De même, notre collègue député Gérard Sebaoun avait émis en février 2017 plusieurs recommandations dans le sens d'une meilleure reconnaissance de l'origine professionnelle de certains troubles psychiques dans son rapport d'information sur le syndrome d'épuisement professionnel ou burn out 98 ( * ) . Il invitait notamment à une meilleure information des salariés, à un renforcement des moyens des CRRMP, à une révision du taux minimal d'incapacité professionnelle permanente nécessaire à la reconnaissance d'une pathologie psychique comme maladie professionnelle et à une habilitation du médecin du travail à attester de l'origine professionnelle d'une pathologie.
Si elle partage l'esprit de ces recommandations, vos rapporteurs insistent sur la nécessité de tenir compte de l'origine multifactorielle d'un grand nombre de pathologies, notamment psychiques, dont le développement peut être lié tant à la vie personnelle et familiale et au comportement propre du travailleur qu'à son environnement professionnel.
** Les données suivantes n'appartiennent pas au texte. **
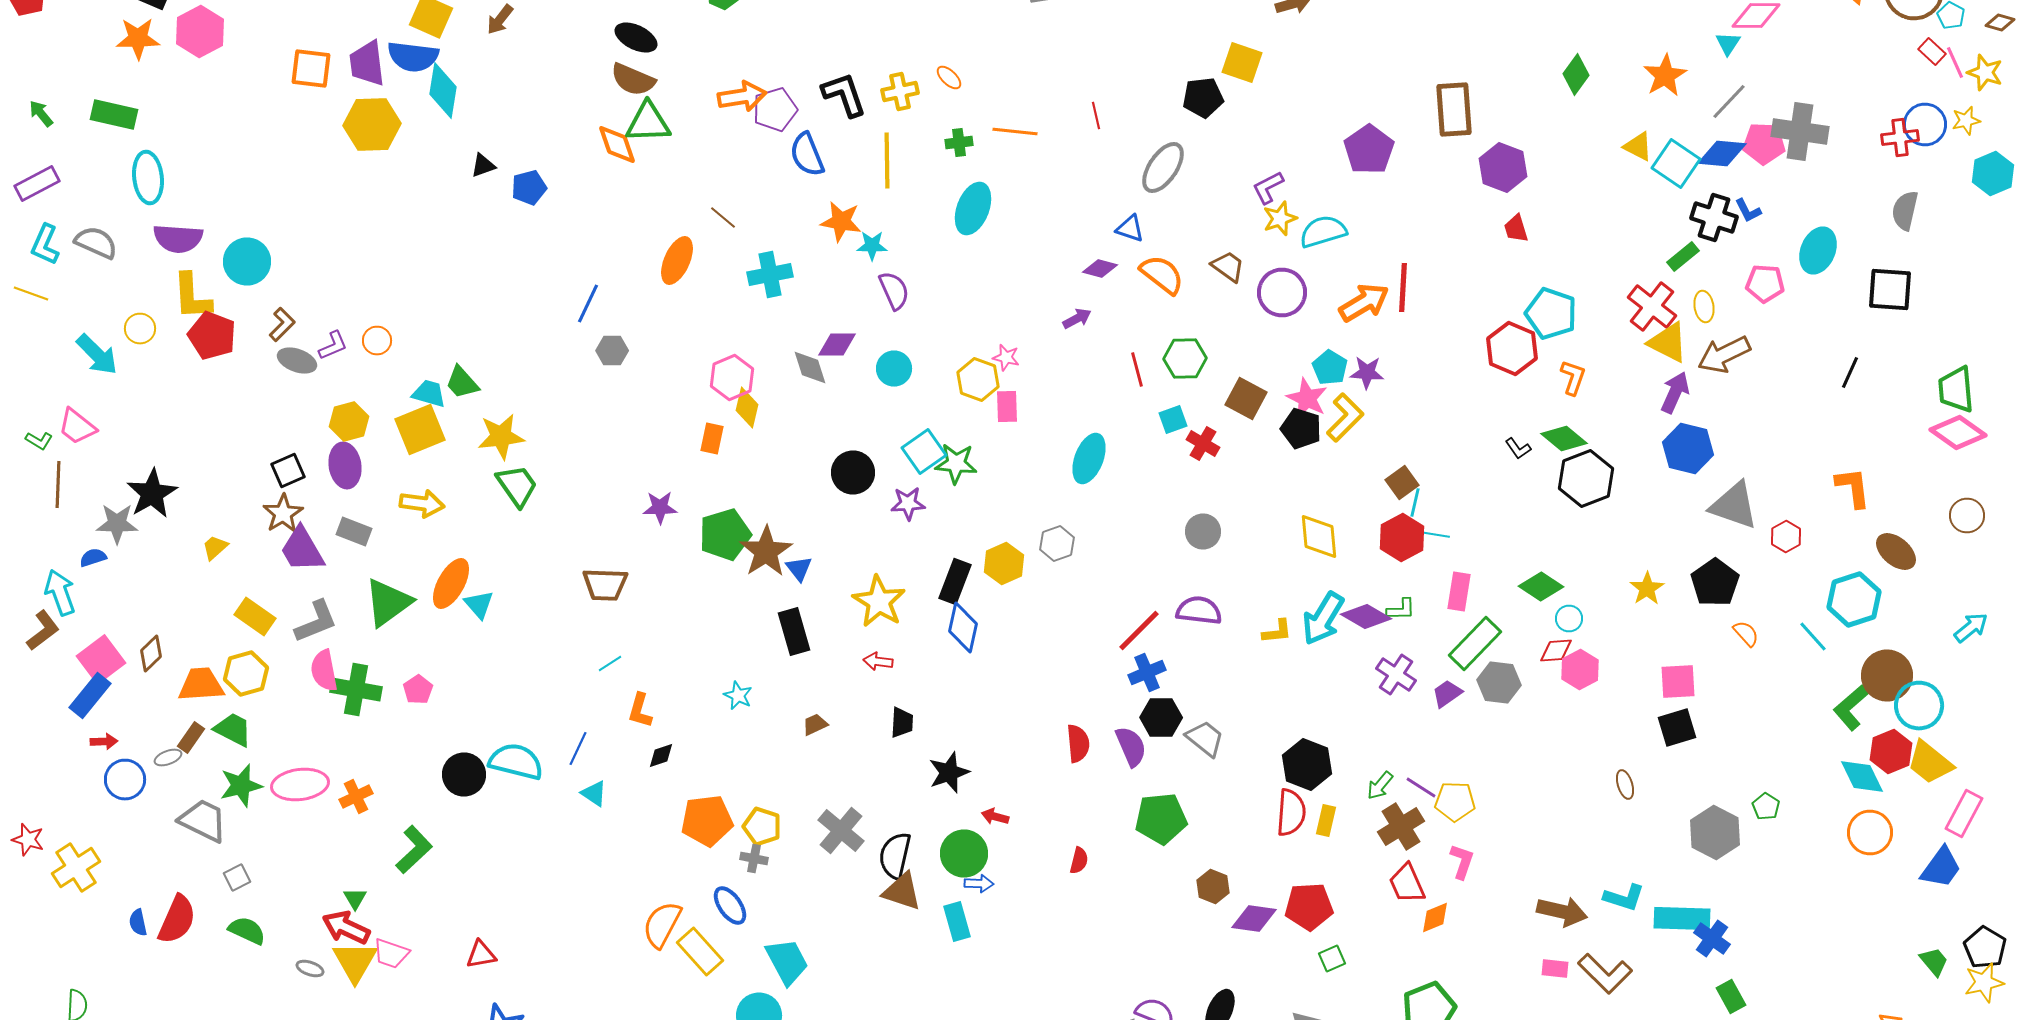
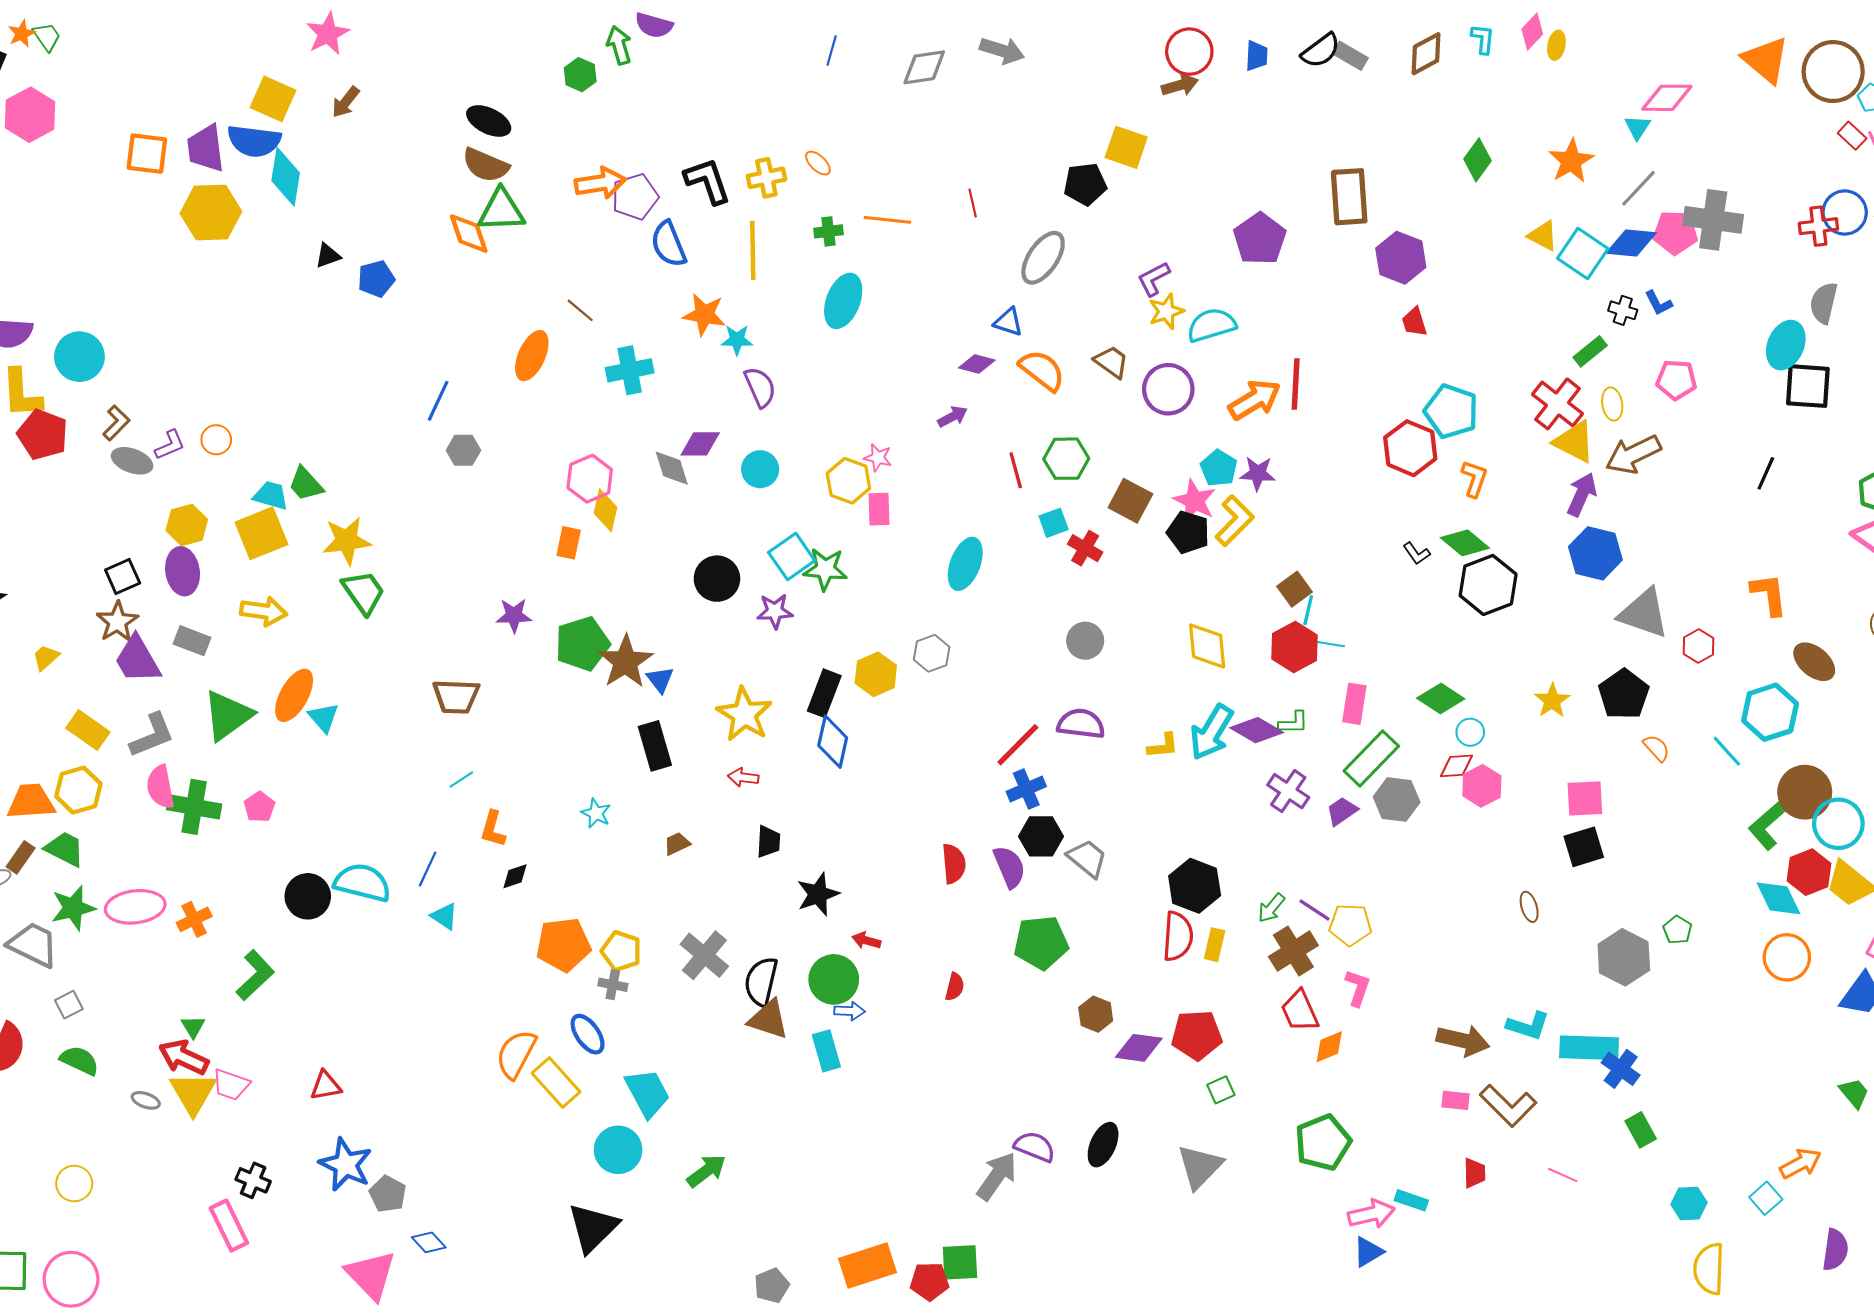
black cross: (1714, 218) -> (1623, 310), size x0.6
cyan ellipse: (1818, 250) -> (1786, 345), moved

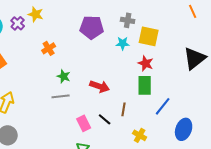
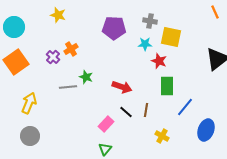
purple cross: (18, 23) -> (53, 57), moved
red star: (146, 63) -> (159, 61), moved
gray line: (61, 96) -> (68, 87), moved
black line: (105, 119) -> (126, 112), moved
pink rectangle: (84, 123) -> (106, 124), turned 70

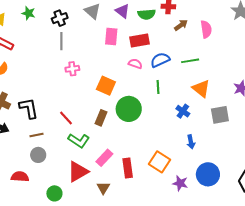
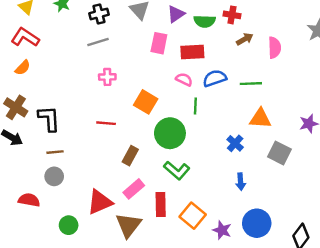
purple triangle: (122, 11) -> (176, 14), turned 42
gray line: (61, 41) -> (98, 42), turned 66
green line: (158, 87) -> (195, 106), moved
orange triangle: (201, 89) -> (260, 119), turned -42
gray square: (220, 115) -> (279, 153), turned 30
red line: (66, 118) -> (106, 123), moved, turned -49
brown rectangle: (101, 118) -> (130, 156), moved
green L-shape: (79, 141) -> (177, 170), moved
orange square: (160, 162) -> (193, 216), moved
brown triangle: (103, 188) -> (128, 225), size x1.6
Ils proposent par conséquent d'inscrire dans la loi la possibilité, pour certaines pathologies multifactorielles déterminées par décret, d'instituer un système de pourcentage de risque attribuable pour tenir compte de l'existence de facteurs non professionnels dans l'émergence et l'évolution d'une maladie.
« Fraction attribuable et risques
professionnels »
La fraction attribuable est un concept épidémiologique. Selon Santé publique France, peu de travaux français récents permettent d'objectiver quantitativement le poids des pathologies d'origine professionnelle, pour la plupart non-spécifiques. C'est dans ce contexte que la direction « santé travail » (DST) de Santé publique France a développé des méthodes d'estimation de part attribuable, au travers de divers programmes : - pour les cancers : estimation du poids de nuisances professionnelles cancérogènes en utilisant des outils spécifiques à la situation française, c'est-à-dire les matrices emplois-expositions en population générale du programme « Matgéné » de la DST ; - pour les troubles musculo-squelettiques : estimation du poids de l'activité professionnelle dans la survenue de pathologies traceuses de TMS (syndrome du canal carpien et hernie discale). Des résultats de ces programmes, Santé publique France tire les conclusions suivantes en matière de santé publique et de prévention : - ils ont mis en évidence le poids considérable de l'activité professionnelle et des facteurs de risque associés dans la survenue de pathologies liées au travail dans la population française ; - ils démontrent l'importance de la sous réparation des pathologies liées aux expositions professionnelles ; - l'identification de la fraction attribuable doit permettre un meilleur repérage des expositions à risque, de mettre en place des stratégies de prévention différenciées selon les emplois et de promouvoir l'information auprès des professionnels de santé avec un renforcement de la formation sur les pathologies liées aux expositions professionnelles et sur les aspects médico-sociaux, et des patients sur leurs droits en matière de reconnaissance en maladie professionnelle. Source : A. Gilg Soit Ilg, N. Fouquet, et al. , « Fraction attribuable et risques professionnels », Les rencontres de Santé publique France, 30-31 mai et 1 er juin 2017 : www.rencontressantepubliquefrance.fr/wp-content/uploads/2017/06/GILG_FOUQUET.pdf |
Cette plus grande souplesse dans l'identification de la part attribuable à l'environnement professionnel dans l'émergence et le développement d'une maladie permettra de mieux lutter contre la sous-déclaration des maladies professionnelles. L'établissement de l'origine professionnelle, même partielle, de la pathologie contribuera également à mieux responsabiliser les employeurs dès lors que cette reconnaissance aura un impact sur leur sinistralité et donc leur taux de cotisation AT-MP.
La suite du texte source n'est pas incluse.